Andrew Tweddle's Blog: December 2012

Sunday, December 16, 2012

Two potato (the basic equations)

All posts in this series:

One Potato: A description of the problem
Two potato: The basic equations
Three potato: An algebraic formula for the last person left
Four: A neat calculation method using binary numbers
Five potato: F# functions to check the various formulae
Six potato: Using a calculation graph to see the pattern
Seven potato: Generalizing to other intervals
More: An efficient algorithm for arbitrary intervals
Online research: In which I discover that it is called the Josephus problem

Introduction

In my previous blog entry I described a problem from the 2010 South African Mathematics Olympiad. In the next few posts I'm going to show you a few ways of solving the problem. But in this blog entry, I'm just going to set up the equations which the various solutions will all make use of.

Let's start with a recap of the problem...

Imagine n people sitting in a circle. Label them 1 to n in a clockwise direction. Imagine walking around the circle tapping every second person on the shoulder (person 2, 4, 6 and so on). People leave the circle when they are tapped. This continues until only one person is left. What is the label of that person?

Derivation

Firstly let's define f(n) to be the label of the last person remaining when there are n people in the circle.

Clearly f(1) = 1.

What we'd like to do is find expressions for f(n) in terms of f(m) where m is smaller than n.

Every second person is being asked to leave with roughly half as many people remaining after each walk around the circle. This suggests that we should consider the cases of n being odd and even separately.

So let's see what happens when there are an even number of people around the circle, say 2n people.

In our first trip around the circle, the n even numbered people will leave the circle. This will leave n odd-numbered people.

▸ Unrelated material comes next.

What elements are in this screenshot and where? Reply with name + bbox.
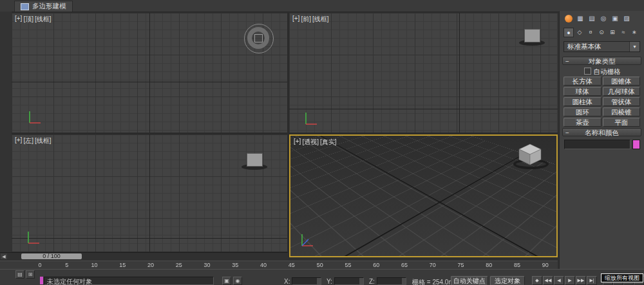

Let's re-label these odd people as 1, 2, ..., n. Then the (new) label of the last person remaining would equal f(n). That comes straight from the definition of f(n).

But we are interested in the original label of this last person. That is not f(n) but 2.f(n) - 1. This is because 2k - 1 is the kth odd number.

Hence f(2n) = 2 f(n) - 1.

Next we will find a similar formula for circles with an odd number of people.

We already have a formula for n = 1. All other positive odd numbers can be expressed as 2n+1 for some positive integer n.

Initially the situation looks like this for 2n+1 people:

We would like to express f(2n+1) in terms of f(n). That means still having n people in the circle after the first round of removals.

To do this we need to remove n+1 people. The first n people removed are all even numbered as before. But now the (n+1)th person removed is person number 1. This leaves the following arrangement:

Note that the kth person in the new circle of people has a label of 2k+1.

So we can re-label the remaining people from 1 to n as before, and f(n) is the new label of the last person remaining if we continue the elimination process. But in the original labelling scheme, this becomes 2.f(n) + 1.

So we have shown that f(2n+1) = 2.f(n) + 1.

The basic equations

If we put all of this together, we get the following set of equations (where n is a positive integer):

$$ \begin{align*} f(1) &= 1 \tag{1} \\ f(2n) &= 2.f(n) - 1 \tag{2} \\ f(2n+1) &= 2.f(n) + 1 \tag{3} \end{align*} $$

Next time

In my next few blog posts I will use these equations to provide a formula for f(n).

Sunday, December 02, 2012

One potato (the problem statement)

All posts in this series:

One Potato: A description of the problem
Two potato: The basic equations
Three potato: An algebraic formula for the last person left
Four: A neat calculation method using binary numbers
Five potato: F# functions to check the various formulae
Six potato: Using a calculation graph to see the pattern
Seven potato: Generalizing to other intervals
More: An efficient algorithm for arbitrary intervals
Online research: In which I discover that it is called the Josephus problem

Introduction

Some months back I discovered the web site of the SA Math Foundation including past papers for the South African Mathematics Olympiad. Back in high school I used to love solving Mathematics problems. So I downloaded a bunch of question papers and starting solving some of them.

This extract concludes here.